En la sala de emergencia, tuve suerte de que me atendieran en menos de dos horas y media, y una enfermera -una mujer alta y un poco llenita, pero atractiva- empezó a tomarme los datos con calculada indiferencia: edad, estatura, fecha de nacimiento… Cuando preguntó que dónde yo trabajaba, quise hacerme el gracioso y le dije: “En ningún lugar, pero me pagan el cheque en la compañía tal”.
Entonces la expresión de su rostro cambió: con ojos soñadores que miraban hacia la lontananza y una sonrisa de placentera nostalgia, me preguntó:
“¿Por casualidad usted conoció a un hombre llamado Arturo, Arturo Sáenz?”
Era una pregunta imcomprensible, puesto que casi nadie más de la compañía hubiese reconocido ese nombre: pero yo era uno de sus empleados más veteranos, por lo que, en efecto, había coincidido un tiempo con Arturo hasta que este había renunciado hacía unos 16 o 17 años.
Era un tipo inteligente y sensitivo: una vez me enseñó unos poemas que había escrito y soñaba publicar algún día, pero esto fue cuando ya nos conocíamos desde hacía un tiempo, puesto que él era bastante tímido. Hubo un tiempo en que empezamos a visitar ocasionalmente una barra cercana al salir del trabajo para beber un par de tragos y perder el tiempo conversando acerca de nuestros sueños para el futuro.

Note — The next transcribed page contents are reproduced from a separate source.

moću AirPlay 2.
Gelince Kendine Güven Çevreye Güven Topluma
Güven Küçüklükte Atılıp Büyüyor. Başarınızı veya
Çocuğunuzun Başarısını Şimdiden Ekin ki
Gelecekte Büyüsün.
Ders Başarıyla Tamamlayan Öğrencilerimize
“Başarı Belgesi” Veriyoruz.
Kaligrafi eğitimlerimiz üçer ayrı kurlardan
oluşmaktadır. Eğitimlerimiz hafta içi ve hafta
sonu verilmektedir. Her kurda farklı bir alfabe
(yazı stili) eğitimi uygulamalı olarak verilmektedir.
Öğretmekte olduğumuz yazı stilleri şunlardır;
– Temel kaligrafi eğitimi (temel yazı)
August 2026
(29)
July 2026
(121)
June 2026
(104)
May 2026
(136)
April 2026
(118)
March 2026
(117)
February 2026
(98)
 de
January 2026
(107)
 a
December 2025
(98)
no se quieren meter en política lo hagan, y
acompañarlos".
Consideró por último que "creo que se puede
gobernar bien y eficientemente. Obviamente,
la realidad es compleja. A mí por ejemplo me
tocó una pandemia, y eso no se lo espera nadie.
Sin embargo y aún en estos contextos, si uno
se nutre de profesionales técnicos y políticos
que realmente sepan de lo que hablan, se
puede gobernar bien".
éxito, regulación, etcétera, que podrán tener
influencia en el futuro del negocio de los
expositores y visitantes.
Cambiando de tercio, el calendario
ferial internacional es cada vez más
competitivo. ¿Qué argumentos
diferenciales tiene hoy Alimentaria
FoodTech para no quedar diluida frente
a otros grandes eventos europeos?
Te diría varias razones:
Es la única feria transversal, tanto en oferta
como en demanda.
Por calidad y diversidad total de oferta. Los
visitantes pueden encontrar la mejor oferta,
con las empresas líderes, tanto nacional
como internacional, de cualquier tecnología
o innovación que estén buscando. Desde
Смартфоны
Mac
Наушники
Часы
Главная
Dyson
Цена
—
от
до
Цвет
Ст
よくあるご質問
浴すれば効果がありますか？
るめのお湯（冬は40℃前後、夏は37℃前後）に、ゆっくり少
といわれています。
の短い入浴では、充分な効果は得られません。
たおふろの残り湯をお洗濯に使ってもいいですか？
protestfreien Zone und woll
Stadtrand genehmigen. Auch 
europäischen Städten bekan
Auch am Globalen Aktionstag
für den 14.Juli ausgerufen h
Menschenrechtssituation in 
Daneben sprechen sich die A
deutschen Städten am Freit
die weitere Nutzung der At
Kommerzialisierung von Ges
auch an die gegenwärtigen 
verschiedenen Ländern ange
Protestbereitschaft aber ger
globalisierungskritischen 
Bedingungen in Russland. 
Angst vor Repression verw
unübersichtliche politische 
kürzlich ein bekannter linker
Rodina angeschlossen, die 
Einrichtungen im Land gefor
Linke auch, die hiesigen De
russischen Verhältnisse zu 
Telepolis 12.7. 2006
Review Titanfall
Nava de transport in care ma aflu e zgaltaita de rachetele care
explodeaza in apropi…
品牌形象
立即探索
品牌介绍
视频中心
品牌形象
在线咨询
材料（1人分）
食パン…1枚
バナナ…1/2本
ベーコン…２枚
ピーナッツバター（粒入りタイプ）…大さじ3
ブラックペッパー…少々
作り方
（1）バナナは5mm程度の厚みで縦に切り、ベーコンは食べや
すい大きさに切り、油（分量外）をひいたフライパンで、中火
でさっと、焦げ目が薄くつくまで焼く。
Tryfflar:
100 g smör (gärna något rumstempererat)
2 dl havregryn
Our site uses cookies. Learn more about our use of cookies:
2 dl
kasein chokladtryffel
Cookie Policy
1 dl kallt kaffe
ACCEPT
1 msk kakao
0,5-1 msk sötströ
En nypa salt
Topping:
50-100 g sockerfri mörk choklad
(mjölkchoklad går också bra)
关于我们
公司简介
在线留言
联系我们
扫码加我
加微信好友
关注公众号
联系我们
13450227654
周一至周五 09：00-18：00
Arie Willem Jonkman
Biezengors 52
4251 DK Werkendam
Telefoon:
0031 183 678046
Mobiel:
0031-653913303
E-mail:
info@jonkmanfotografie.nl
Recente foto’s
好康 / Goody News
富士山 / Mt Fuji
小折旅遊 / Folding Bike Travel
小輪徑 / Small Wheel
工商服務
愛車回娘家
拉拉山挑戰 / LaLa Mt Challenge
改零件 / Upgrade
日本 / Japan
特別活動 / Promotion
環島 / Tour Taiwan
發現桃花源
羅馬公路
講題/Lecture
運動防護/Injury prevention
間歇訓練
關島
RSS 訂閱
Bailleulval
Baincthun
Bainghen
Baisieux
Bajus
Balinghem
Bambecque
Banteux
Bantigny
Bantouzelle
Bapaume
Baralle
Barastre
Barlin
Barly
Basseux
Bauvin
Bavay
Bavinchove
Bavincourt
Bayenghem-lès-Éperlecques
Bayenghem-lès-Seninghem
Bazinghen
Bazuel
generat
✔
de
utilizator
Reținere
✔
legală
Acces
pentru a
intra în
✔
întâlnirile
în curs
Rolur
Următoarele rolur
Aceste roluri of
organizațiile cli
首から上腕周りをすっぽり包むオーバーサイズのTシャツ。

Pero al poco tiempo él renunció sorpresivamente y jamás lo volví a ver. Algunos años después, sin embargo, alguien me dijo que había tenido problemas con el alcohol, había perdido su siguiente trabajo y que hasta su esposa lo había abandonado.
“Pues sí, lo conocí”, le dije a la enfermera. “¿Usted era amiga de él?”
La mujer emitió una especie de vaho de desaliento. Un tono de tristeza le invadió la mirada.
“Yo trabajé un tiempo en su casa”, dijo con una medio sonrisa melancólica. “Fue antes de estudiar para enfermera: trabajaba de criada”.
“El era un hombre buenísimo, demasiado amable”, agregó. “Fue muy bueno conmigo. Pero sufría mucho por su esposa. Ella no lo quería”.
Agitó de pronto la cabeza, como para salirse ya de esa nube de recuerdos tan tristes.
“Bueno, la vida es así”, dijo.
Siguió entonces recogiendo mis datos, pero al final, después que me hizo firmar como siete papeles distintos, preguntó con renacida esperanza: “¿Usted lo ha visto recientemente? ¿Sabe dónde está viviendo?”
Le dije que lo lamentaba mucho, pero que hacía años que no lo veía ni sabía nada de él.
A la larga en la sala de emergencia no les quedó más remedio que atenderme y coserme el dedo, pero aproveché la espera para decirme que era posible que esa pobre mujer hubiese estado enamorada toda su vida de aquel recuerdo cada vez más desteñido, o que incluso ella hubiese vivido con Arturo una corta aventura que tal vez él olvidara a las pocas semanas mientras que a ella le había durado toda una vida. O quizá sí se enamoraron mutuamente y las circunstancias impidieron que pudieran juntarse.
Bueno, la vida es así. Pero no tiene que serlo.
En fin, tampoco le dirigí palabra ni mirada a Marta en el viaje de regreso a la urbanización hasta que, al bajarme de su carro y agradecerle su acto de buena samaritana, le dije: “Mañana -es decir horita- te voy a llamar y te voy a invitar a comer, porque tenemos muchas cosas de qué hablar”.
Entonces, con tal de que no se quebrara ese ‘mood’ tan romántico que yo acababa de crear, le tiré la puerta en la cara para que ella no me zumbara el insulto que, amenazante, ya se asomaba a su boca.